Bug-bounty or responsible-disclosure channel
Demonstrate that the organization maintains an accessible, documented, and monitored channel for external security researchers to report vulnerabilities responsibly, with evidence of active triage and response processes.
Description
What this control does
A bug-bounty or responsible-disclosure channel provides external security researchers with a documented, safe method to report vulnerabilities in the organization's systems, applications, or services without fear of legal retaliation. This typically includes a public security.txt file, a dedicated email address or web form, clear scope definitions, and a commitment to respond within defined timeframes. The channel reduces the window of exposure for zero-day vulnerabilities and demonstrates organizational maturity in crowdsourced security testing.
Control objective
What auditing this proves
Demonstrate that the organization maintains an accessible, documented, and monitored channel for external security researchers to report vulnerabilities responsibly, with evidence of active triage and response processes.
Associated risks
Risks this control addresses
- External researchers discover vulnerabilities but withhold or publicly disclose them because no safe reporting mechanism exists, leading to exploitation by threat actors
- Security findings are reported to generic contact channels (marketing, support) where they are ignored, misrouted, or delayed, extending the window of exploitability
- Legal threats or unclear safe-harbor language deter researchers from reporting vulnerabilities, causing critical flaws to remain unreported
- Lack of scope definition leads researchers to test production systems inappropriately, causing service disruptions or compliance violations
- Duplicate or low-quality submissions overwhelm security teams without triage process, causing legitimate critical findings to be deprioritized or missed
- Absence of acknowledgment or feedback loops discourages repeat reporting, reducing the volume and quality of community-driven vulnerability intelligence
- Undisclosed vulnerabilities reach dark-web forums or exploit marketplaces before internal teams become aware, enabling targeted attacks against the organization
Testing procedure
How an auditor verifies this control
- Identify the organization's published responsible disclosure or bug-bounty channel by checking /.well-known/security.txt, /security.txt, main website security pages, and HackerOne, Bugcrowd, or similar platform profiles.

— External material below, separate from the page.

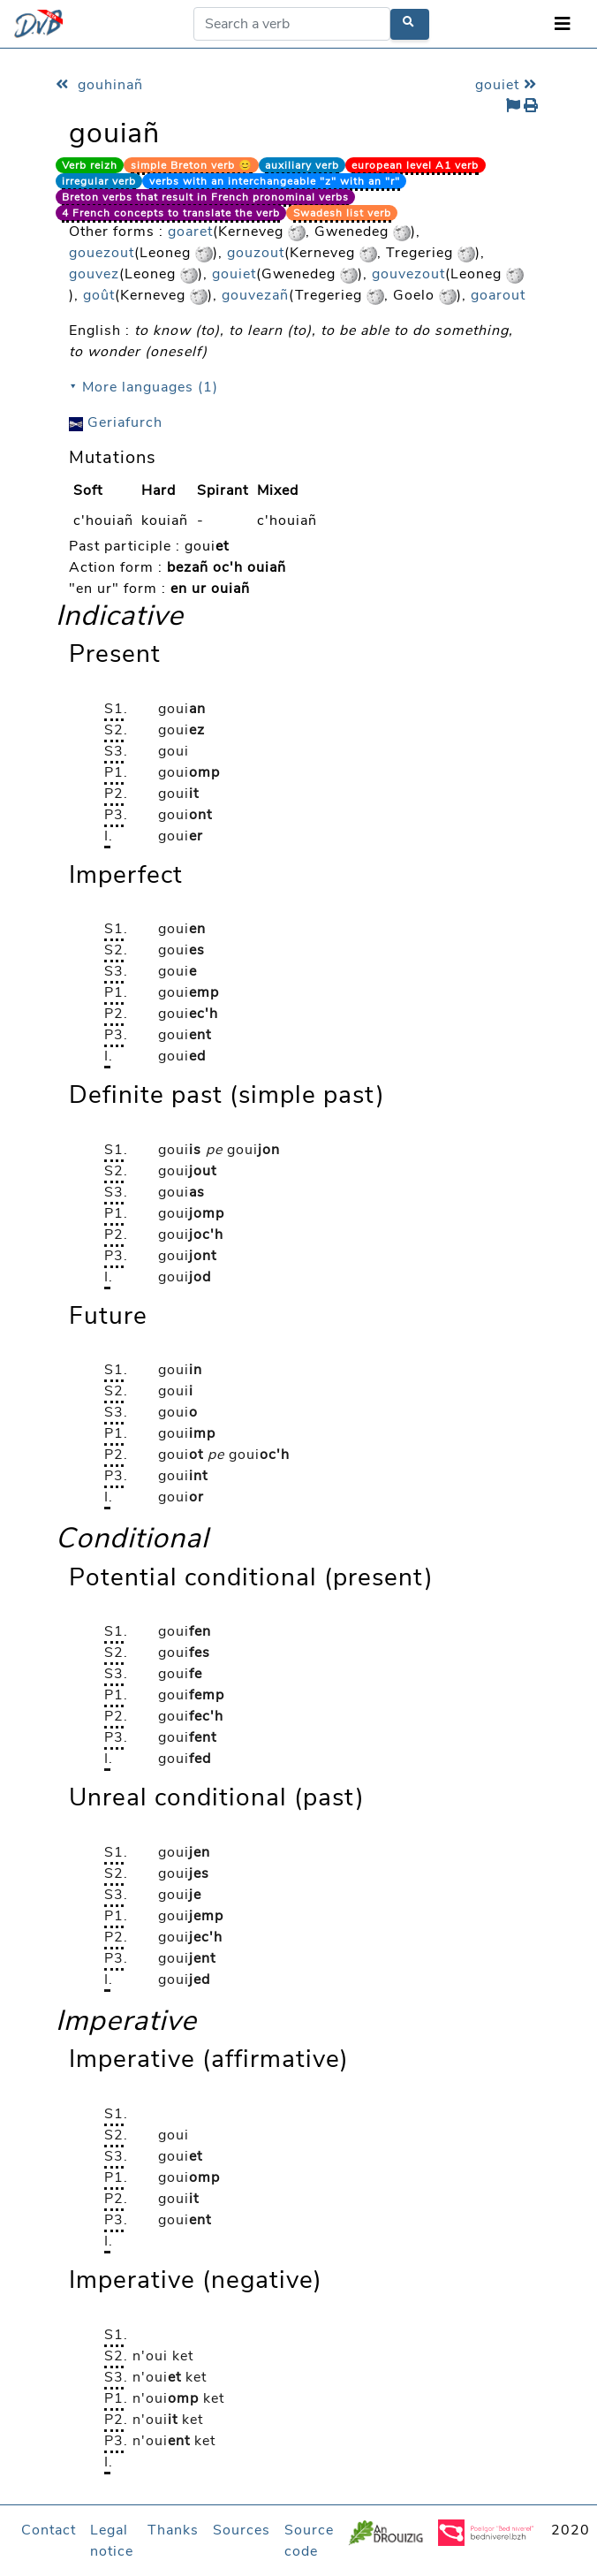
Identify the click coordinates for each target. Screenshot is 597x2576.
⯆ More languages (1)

- Review the disclosure policy documentation for completeness: in-scope assets, out-of-scope systems, safe-harbor language, prohibited testing activities, expected response timeframes, and contact method (PGP key if email-based).

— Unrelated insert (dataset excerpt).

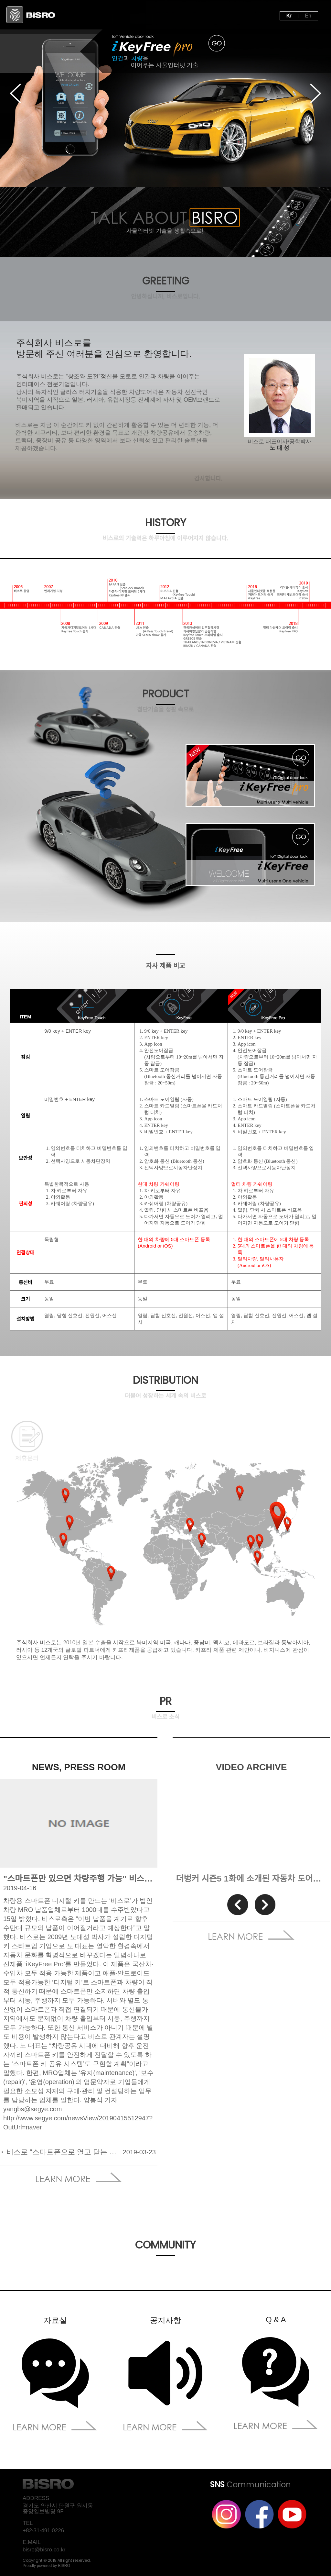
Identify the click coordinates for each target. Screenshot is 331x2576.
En (308, 15)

- Verify DNS and HTTPS configuration for security.txt or disclosure page ensures accessibility and authenticity (valid certificate, no broken links, current PGP key if provided).
- Interview the security operations or product security team to confirm ownership, monitoring frequency, escalation procedures, and SLA for initial acknowledgment and triage.
- Sample three to five recent vulnerability submissions (last 6-12 months) and trace each through intake, triage, remediation, and researcher communication to validate the process functions as documented.
- Examine the ticketing or case-management system (Jira, ServiceNow, bug-bounty platform) to confirm unique queue or workflow exists for vulnerability disclosures separate from general support requests.
- Test the disclosure channel by submitting a benign test report (with prior authorization) or simulate researcher contact to verify acknowledgment is received within the published SLA.
- Review legal and communications guidance provided to the security team to confirm safe-harbor protections are understood and researchers are not subjected to threatening or adversarial responses.